Jak Szumowski zmieniał zdanie ws. maseczek? Od wyśmiewania do nakazu noszenia

Przed stwierdzeniem pierwszego przypadku zachorowania na COVID-19 w Polsce Łukasz Szumowski twierdził, że nic nie dają. Trzy tygodnie później w kraju został wprowadzony nakaz zasłaniania ust i nosa. Jak minister zdrowia zmieniał zdanie ws. noszenia maseczek?

26 lutego, czyli dokładnie tydzień przed stwierdzeniem pierwszego przypadku zakażenia koronawirusem w Polsce, w czasie wywiadu w RMF FM Łukasz Szumowski odniósł się krytycznie do pomysłu noszenia maseczek, a wręcz żartował z niego.

Robert Mazurek, RMF: Wie pan, że we Włoszech brakuje maseczek, a w Polsce, w internecie sprzedaje je się jako antywirusowe. Pomagają?

Łukasz Szumowski: Ale nie wiem, czy doustnie, czy na ręce?

Mazurek: No niech się pan już nie wygłupia.
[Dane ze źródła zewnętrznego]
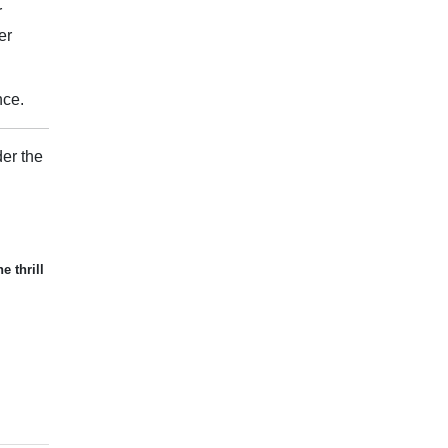
r
er
nce.
er the
e thrill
Taką maseczkę zakrywającą.

Szumowski: No nie pomagają, one nie zabezpieczają przed wirusem, one nie zabezpieczają przed zachorowaniem.
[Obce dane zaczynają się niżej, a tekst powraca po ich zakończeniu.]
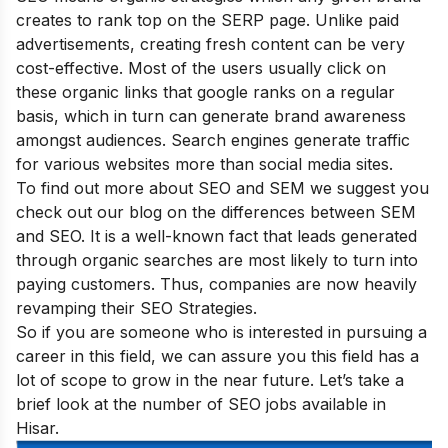
creates to rank top on the SERP page. Unlike paid
advertisements, creating fresh content can be very
cost-effective. Most of the users usually click on
these organic links that google ranks on a regular
basis, which in turn can generate brand awareness
amongst audiences. Search engines generate traffic
for various websites more than social media sites.
To find out more about SEO and SEM we suggest you
check out our blog on
the differences between SEM
and SEO
. It is a well-known fact that leads generated
through organic searches are most likely to turn into
paying customers. Thus, companies are now heavily
revamping their SEO Strategies.
So if you are someone who is interested in pursuing a
career in this field, we can assure you this field has a
lot of scope to grow in the near future. Let’s take a
brief look at the number of SEO jobs available in
Hisar.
Mazurek: Naprawdę nie pomagają? To po co ludzie je noszą?

Szumowski: Nie wiem. (...) WHO nie zaleca.

Rzeczywiście wówczas, jak i dziś na stronie Światowej Organizacji Zdrowia można znaleźć informacje, że zaleca się noszenie maseczek tylko osobom, które mają gorączkę, kaszel lub problemy z oddychaniem. - Jeśli nie masz tych symptomów, nie musisz nosić maski, ponieważ nie ma dowodu, że one chronią ludzi, którzy nie są chorzy - mówi Christine Francis w jednym z nagrań. WHO rekomenduje również noszenie maseczek osobom, które opiekują się ludźmi, u których podejrzewa się zakażenie.

Nakaz zakrywania ust i nosa

Od 16 kwietnia w Polsce obowiązuje nakaz zakrywania ust i nosa w miejscach publicznych. Co prawda w rozporządzeniu Rady Ministrów nie zostało sprecyzowane, że musi to być koniecznie maseczka, aczkolwiek większość Polaków preferuje właśnie ten sposób. Podczas konferencji prasowej, na której został ogłoszony ten nakaz, minister zdrowia poinformował, że będzie on obowiązywać dopóki nie będzie dostępna szczepionka przeciw SARS-CoV-2.

6 maja pisaliśmy, że minister Szumowski zapowiada, że zakrywanie ust i nosa będzie obowiązkowe jeszcze przez wiele miesięcy, nawet przez półtora roku - w zależności, kiedy zostanie wynaleziona szczepionka. Dziewięć dni później polityk poinformował, że "być może" obowiązek ten zostanie ograniczony tylko do miejsc publicznych, kiedy liczba zachorowań na COVID-19 spadnie do około 100 dziennie.

Jeśli się okaże, że wskaźniki w województwach się utrzymują, być może będziemy wydawać decyzję, że na otwartych przestrzeniach nie trzeba będzie nosić maseczek, jedynie w pomieszczeniach. Decyzja zapadnie za tydzień, do dwóch

- mówił trzy dni później.

25 maja szef resortu zdrowia zapowiedział, że w ciągu kilku dni zapadnie decyzja ws. obowiązku noszenia maseczek. W środę 27 maja podczas konferencji prasowej ogłoszono, że od 30 maja na otwartych przestrzeniach można nie zasłaniać ust i nosa, o ile istnieje możliwość zachowania dwóch metrów odległości od innych osób. Bez maseczki można będzie spacerować, jeździć rowerem, chodzić po ulicy, plaży czy parkingu, oczywiście przy zachowaniu odpowiedniego dystansu. Jeśli dane miejsce będzie zatłoczone, wtedy, dla bezpieczeństwa swojego i innych, trzeba będzie zasłonić nos i usta.